Head in sand mentality at senior level just won’t cut it in terms of attempting to improve, evolve and solve.
Procurement, the C-Suite
When they are involved, these parts of corporate organisations – procurement, the C-Suite – are to blame for pushing a cost over value agenda when it comes to external supplier arrangements, for leaving marketing to its own contractual devices, and for failing to understand or respect the intricacies of what they’re dealing with in the media space.
In addition, it’s worth considering that Marketing as a discipline is, generally speaking, often not given enough airtime or seniority within the C-Suite. If marketers had been properly empowered, as well as being better guided from a compliance perspective, perhaps the marketer problem I’ve talked about in this article would not be so acute.
Various industry commentators and journalists
…are to blame for exploiting an ‘us versus them’ mentality, or for pushing a ‘digital’ or ‘anti-digital’ agenda when, for pity’s sake, surely there should be more balance – in strategy, in opinion, in content production, in tactical advertising channel decisions.
Despite the work they’ve done more recently, industry bodies are to blame for not acting quickly enough over the last ten years, and in some cases, for lacking true independence.
And finally, consultants are to blame for doing too much talking, not enough listening. Which, clearly, I am probably guilty of in this article. But self- recognition is the first step to recovery and I apply this to myself, and to my square in the jigsaw, as much as to anyone else.

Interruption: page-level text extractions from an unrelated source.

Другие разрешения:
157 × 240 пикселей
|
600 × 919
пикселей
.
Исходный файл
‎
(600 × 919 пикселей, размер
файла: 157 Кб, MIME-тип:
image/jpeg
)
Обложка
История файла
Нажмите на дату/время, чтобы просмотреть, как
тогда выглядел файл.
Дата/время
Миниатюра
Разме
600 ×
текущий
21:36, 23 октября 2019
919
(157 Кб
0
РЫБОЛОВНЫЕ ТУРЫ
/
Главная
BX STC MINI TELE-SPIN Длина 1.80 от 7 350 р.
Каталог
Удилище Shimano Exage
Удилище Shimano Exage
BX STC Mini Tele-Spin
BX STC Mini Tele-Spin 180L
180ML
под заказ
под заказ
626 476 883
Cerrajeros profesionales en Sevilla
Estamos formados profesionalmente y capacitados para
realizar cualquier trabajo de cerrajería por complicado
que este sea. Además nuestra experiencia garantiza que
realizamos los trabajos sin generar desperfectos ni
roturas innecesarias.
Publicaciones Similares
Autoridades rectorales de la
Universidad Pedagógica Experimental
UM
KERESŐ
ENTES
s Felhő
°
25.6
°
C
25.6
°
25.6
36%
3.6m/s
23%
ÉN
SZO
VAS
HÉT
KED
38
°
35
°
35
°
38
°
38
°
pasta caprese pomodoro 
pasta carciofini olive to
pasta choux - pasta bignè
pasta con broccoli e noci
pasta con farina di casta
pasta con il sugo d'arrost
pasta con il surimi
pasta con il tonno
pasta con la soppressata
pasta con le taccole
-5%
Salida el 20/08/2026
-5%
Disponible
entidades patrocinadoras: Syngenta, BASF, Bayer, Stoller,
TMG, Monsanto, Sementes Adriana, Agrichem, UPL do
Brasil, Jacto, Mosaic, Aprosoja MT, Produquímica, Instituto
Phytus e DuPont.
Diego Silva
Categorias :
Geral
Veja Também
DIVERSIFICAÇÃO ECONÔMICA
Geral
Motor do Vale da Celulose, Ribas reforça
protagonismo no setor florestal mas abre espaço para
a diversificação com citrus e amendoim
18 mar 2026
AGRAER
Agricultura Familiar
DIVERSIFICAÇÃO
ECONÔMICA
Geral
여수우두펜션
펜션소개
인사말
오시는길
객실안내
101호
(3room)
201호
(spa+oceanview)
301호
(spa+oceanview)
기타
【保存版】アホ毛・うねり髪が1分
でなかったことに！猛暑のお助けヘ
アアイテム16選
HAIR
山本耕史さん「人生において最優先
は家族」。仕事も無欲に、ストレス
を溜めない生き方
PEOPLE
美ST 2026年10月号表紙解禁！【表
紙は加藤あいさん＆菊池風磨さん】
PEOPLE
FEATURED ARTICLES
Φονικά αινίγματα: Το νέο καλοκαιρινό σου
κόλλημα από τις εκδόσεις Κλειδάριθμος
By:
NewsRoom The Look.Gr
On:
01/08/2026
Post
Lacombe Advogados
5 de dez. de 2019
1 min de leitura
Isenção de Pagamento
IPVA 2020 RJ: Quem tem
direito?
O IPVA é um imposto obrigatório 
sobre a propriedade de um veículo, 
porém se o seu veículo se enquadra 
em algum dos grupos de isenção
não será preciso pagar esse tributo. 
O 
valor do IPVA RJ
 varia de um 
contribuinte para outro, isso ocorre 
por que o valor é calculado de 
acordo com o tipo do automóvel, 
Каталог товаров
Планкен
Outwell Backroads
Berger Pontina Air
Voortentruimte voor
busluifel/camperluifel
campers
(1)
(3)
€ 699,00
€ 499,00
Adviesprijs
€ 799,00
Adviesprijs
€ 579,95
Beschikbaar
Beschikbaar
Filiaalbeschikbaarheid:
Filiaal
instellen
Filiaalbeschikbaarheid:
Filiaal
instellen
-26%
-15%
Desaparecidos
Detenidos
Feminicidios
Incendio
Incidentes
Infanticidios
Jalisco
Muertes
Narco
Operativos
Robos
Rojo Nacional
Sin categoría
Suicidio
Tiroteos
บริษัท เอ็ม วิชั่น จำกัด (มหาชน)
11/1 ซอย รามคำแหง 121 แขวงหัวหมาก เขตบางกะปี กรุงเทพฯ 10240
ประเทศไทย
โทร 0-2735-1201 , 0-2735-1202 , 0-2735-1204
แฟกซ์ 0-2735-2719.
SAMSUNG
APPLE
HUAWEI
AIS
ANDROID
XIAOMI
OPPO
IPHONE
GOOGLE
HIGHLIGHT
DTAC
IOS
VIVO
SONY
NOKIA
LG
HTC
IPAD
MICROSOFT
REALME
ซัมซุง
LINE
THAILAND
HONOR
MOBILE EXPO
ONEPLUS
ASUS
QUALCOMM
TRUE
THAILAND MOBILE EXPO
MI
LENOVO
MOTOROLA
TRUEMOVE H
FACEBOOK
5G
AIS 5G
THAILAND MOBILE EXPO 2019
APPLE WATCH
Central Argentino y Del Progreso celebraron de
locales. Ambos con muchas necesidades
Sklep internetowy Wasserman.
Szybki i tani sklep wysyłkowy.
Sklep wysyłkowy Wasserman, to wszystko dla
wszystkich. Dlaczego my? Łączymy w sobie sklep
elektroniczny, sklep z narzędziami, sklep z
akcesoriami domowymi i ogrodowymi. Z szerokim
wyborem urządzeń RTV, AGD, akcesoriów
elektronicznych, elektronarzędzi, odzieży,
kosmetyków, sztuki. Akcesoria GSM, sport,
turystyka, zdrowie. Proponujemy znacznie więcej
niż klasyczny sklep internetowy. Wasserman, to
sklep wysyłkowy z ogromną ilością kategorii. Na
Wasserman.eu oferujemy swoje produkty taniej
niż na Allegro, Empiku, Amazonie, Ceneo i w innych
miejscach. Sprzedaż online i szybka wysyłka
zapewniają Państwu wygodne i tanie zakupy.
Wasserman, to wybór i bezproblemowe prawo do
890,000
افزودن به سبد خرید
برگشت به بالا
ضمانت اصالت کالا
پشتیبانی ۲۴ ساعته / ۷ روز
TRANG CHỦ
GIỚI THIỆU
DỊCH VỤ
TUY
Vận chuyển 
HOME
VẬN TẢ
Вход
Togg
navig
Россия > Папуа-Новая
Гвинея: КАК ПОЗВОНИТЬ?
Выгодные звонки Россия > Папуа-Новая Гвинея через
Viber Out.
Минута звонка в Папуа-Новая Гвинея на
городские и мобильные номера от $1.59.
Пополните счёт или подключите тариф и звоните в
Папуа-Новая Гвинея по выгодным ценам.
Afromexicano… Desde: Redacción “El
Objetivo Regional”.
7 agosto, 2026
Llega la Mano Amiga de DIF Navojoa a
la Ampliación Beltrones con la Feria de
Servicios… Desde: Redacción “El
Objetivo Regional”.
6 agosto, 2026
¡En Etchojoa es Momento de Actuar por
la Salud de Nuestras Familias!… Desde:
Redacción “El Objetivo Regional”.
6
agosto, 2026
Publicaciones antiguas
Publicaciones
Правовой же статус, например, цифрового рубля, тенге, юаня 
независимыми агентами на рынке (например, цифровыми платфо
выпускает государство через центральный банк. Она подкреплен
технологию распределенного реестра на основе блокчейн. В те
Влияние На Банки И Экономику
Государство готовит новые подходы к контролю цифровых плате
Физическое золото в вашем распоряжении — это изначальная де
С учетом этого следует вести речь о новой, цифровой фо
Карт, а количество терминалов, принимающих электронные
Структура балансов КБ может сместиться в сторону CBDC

When is this industry going to wake up and self-recognise?
Let’s face it, from whatever lens we care to look through, the bright shiny thing that is digital marketing has seriously lost its sparkle.
As reported in the recent ANA conference, overall US sales, aided by the bright shiny ball that is digital advertising, have declined since 2014 rather than increased. The light of brave new world promised is flickering at best. People are realizing that the promise may not be there – at least not in the way that they thought, using the methods that they are.
With all the challenges we face, coupled with huge advertising entities like P&G starting to make serious threats, the digital advertising industry could, quite conceivably, collapse in on itself. But that is not what we should want.
My best guess at a solution is first, for more people like Marc Pritchard to get themselves on that road to recovery, starting with self-recognition and progressing to the kind of balanced, honest thinking he has exhibited. And secondly, for this to be more than talk; for it to trigger the bottom-up change required to reset what seems to be an inescapable course we’ve set ourselves.